Today we ask you to meditate on the difference between the angry caveman and the serene fisherman.

What does this mean?

What comes to mind when you imagine a caveman?  Perhaps you think of a rather brutish fellow, yelling in an incoherent language.  A violent fellow, who goes about clubbing women and other cavemen into submission.  This is not an accurate portrait of your actual ancestors, but it suits our purposes.  For our purposes, imagine this brutish fellow with a club.

Now: imagine a serene fisherman.  He casts his well-made line with care, and precision.  Then he sits back, and patiently waits for the fish to come to him.  It is okay if the fish does not come for a long while, or even that day.  He enjoys the scenery, enjoys the wait.  And he knows that sooner or later, if he keeps fishing, a fish will come.

So hold these two images in your mind: the angry caveman, and the serene fisherman.

Most people, in their daily lives, are like the angry caveman.  They wake up in a funk, grumpy and irritable.  Before they leave home, they grab their clubs.  And they spend their days screaming at themselves and everyone else.  They may not scream out loud.  They may be outwardly quiet people.  Even so, inside they are screaming.  Their inner angry caveman is running amok, trying to club the whole world into submission.  Everything is a problem that must be beaten into shape.

The angry caveman is always trying to “make things happen.”  He’s here to “maximize potential” — his, and everyone else’s.  And if that potential isn’t maximized — out comes the club!

Here’s the bad news, angry cavemen.  Humans have now reached a point in their evolution in which this angry, hostile way of being must go the way of the Neanderthal.

There is another way of being and doing: and this is the way of the serene fisherman.

For the serene fisherman, it is all about the set-up.  You put energy into finding a good fishing spot, and in crafting your lure, your line.  This is essential.

In life, this is like keeping your mind and body in good health, and putting your energy into areas that are a good match for you.  That is your good fishing hole, your good line.

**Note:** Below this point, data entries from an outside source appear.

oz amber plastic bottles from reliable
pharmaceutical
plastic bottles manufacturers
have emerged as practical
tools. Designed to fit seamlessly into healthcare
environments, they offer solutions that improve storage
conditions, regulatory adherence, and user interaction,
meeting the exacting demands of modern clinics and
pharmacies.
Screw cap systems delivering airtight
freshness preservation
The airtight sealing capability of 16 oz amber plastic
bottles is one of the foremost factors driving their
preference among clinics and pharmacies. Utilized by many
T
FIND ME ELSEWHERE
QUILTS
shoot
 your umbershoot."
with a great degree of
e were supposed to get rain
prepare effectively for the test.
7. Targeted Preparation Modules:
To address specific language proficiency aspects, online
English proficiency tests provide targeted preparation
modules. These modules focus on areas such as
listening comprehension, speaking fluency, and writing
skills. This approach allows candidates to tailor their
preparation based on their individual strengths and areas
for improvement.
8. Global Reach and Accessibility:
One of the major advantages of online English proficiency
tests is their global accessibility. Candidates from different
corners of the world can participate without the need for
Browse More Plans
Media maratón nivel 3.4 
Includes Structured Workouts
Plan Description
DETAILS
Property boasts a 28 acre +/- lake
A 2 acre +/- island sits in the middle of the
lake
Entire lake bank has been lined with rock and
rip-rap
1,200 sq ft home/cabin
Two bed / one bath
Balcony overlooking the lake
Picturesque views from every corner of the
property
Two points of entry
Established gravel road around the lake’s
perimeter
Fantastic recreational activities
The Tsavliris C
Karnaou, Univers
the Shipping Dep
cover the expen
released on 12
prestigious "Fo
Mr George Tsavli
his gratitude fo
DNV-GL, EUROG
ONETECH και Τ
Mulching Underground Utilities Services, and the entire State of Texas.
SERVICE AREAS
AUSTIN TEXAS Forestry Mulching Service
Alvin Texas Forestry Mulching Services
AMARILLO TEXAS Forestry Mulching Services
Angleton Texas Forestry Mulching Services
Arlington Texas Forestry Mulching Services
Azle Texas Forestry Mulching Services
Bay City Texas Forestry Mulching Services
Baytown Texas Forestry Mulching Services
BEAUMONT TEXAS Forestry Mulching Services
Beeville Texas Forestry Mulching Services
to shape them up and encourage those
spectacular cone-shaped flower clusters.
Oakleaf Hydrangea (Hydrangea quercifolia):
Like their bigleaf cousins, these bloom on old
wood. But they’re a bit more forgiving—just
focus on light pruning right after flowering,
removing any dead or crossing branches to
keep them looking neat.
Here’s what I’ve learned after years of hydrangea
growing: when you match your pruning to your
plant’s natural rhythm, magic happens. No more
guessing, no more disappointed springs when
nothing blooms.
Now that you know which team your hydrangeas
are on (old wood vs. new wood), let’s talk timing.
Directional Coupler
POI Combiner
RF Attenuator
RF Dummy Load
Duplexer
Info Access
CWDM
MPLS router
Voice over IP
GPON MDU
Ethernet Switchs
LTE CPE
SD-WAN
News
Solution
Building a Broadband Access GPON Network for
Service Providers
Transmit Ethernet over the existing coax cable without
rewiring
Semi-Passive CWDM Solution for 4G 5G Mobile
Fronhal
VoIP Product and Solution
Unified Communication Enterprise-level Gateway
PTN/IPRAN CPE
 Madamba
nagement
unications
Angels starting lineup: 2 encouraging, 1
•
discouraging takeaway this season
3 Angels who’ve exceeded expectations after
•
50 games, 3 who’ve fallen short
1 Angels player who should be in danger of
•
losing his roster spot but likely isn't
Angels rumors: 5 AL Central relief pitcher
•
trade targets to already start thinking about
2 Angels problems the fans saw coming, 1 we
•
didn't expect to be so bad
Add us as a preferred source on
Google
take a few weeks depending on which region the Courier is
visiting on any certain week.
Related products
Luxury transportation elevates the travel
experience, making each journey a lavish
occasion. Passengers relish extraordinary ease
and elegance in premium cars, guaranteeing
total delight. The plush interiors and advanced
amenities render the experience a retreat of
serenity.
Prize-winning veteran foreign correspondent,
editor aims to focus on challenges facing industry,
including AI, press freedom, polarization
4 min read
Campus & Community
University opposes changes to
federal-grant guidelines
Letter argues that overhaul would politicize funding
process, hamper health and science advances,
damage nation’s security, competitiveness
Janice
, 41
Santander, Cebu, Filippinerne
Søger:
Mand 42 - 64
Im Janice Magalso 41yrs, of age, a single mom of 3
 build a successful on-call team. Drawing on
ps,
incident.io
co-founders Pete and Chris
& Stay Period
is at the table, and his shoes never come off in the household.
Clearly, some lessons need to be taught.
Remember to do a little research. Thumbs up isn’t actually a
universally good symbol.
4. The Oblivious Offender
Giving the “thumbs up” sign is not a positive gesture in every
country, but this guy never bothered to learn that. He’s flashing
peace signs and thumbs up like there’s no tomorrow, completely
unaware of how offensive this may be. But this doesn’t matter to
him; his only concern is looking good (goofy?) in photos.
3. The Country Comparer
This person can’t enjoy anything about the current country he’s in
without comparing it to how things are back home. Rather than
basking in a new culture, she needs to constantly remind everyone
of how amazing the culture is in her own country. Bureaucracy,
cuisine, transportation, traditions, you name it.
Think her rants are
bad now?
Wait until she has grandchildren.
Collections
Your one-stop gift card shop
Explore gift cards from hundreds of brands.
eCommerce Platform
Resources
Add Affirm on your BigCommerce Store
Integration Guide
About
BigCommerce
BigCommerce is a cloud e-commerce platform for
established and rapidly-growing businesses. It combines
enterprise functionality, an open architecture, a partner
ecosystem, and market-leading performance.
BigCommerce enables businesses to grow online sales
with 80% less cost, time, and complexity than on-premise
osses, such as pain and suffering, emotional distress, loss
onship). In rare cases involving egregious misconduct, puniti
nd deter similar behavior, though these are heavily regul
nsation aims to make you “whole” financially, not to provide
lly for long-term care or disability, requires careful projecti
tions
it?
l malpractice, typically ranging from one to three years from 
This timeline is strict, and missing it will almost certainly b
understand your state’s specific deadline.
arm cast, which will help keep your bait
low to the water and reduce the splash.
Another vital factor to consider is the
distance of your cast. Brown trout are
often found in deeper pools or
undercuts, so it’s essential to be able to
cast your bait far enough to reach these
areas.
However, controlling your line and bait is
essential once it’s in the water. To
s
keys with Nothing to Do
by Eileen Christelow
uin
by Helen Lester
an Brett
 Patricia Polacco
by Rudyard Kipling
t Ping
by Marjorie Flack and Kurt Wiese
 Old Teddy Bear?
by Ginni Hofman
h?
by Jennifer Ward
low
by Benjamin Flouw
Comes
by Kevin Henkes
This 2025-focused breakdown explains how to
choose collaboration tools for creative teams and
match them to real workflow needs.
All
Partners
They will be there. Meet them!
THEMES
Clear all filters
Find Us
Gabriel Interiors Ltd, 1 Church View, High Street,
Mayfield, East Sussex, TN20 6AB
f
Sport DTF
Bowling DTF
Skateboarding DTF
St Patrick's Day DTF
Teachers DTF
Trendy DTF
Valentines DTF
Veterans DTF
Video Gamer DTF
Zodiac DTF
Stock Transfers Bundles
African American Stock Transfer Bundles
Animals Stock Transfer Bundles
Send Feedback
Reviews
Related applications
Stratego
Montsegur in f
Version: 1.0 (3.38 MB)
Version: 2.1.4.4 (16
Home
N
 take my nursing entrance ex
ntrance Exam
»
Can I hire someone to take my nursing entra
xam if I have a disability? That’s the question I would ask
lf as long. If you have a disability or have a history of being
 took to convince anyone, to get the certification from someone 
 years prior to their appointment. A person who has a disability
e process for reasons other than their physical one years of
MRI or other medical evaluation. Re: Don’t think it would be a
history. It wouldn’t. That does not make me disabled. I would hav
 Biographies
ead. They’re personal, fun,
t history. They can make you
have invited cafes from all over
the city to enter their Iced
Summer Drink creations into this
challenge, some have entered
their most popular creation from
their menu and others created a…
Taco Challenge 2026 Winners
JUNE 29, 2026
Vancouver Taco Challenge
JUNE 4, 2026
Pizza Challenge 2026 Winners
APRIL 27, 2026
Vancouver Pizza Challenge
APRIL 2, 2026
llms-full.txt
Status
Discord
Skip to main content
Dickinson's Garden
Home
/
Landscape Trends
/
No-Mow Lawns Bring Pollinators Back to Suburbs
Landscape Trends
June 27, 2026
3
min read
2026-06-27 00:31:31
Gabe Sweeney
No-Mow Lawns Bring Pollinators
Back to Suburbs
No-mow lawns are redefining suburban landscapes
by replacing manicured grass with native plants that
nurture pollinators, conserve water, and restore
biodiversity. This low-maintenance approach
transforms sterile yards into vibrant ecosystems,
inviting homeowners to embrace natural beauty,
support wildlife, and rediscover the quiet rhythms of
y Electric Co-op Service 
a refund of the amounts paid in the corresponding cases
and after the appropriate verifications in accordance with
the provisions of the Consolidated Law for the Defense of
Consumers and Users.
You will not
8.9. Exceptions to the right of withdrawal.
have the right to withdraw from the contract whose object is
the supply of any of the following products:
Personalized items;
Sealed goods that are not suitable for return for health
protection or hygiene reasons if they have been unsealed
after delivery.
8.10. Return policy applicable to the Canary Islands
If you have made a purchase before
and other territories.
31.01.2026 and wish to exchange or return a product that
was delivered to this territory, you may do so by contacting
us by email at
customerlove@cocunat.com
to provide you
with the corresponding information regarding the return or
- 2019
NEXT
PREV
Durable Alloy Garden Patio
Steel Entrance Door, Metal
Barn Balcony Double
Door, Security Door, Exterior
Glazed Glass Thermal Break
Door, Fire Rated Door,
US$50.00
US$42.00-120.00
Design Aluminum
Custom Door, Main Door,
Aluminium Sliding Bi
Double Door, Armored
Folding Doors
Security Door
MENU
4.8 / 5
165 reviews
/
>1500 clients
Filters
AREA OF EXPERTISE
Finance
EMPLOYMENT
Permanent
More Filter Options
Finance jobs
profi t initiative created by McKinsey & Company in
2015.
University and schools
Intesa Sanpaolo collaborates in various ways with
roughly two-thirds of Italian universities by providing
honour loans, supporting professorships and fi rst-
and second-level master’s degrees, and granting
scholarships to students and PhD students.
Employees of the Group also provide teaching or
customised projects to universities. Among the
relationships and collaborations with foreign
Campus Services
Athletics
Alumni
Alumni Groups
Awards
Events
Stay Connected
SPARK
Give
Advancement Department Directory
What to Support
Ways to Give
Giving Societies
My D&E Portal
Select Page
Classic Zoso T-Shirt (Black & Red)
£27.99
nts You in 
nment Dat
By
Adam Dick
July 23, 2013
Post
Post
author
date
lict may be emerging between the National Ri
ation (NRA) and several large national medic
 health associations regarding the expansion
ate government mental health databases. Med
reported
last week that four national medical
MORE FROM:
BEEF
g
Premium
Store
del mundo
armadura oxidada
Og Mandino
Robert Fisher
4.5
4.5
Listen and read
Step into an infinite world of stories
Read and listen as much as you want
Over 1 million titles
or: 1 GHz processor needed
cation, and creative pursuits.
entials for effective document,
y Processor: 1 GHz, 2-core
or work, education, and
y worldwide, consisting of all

Once the fisherman has set himself up, he simply waits.  He does not expend an ounce of energy unnecessarily.  He waits patiently, knowing that the fish will come.  And when it does, he moves into action.  He has plenty of energy to take action when the correct moment arises, because he hasn’t been wasting it.

This is in contrast to the angry caveman, who is always swinging his club about and bellowing.  So that when the wildebeest comes into range, he is too tired to bring down the game and feed his tribe.  He has exhausted his resources so that when the time comes to take action, he is clumsy and spent.

So these are two ways of being.  The angry caveman, and the serene fisherman.  

They are equally valid ways of being.

But the caveman is angry.  And the fisherman is serene.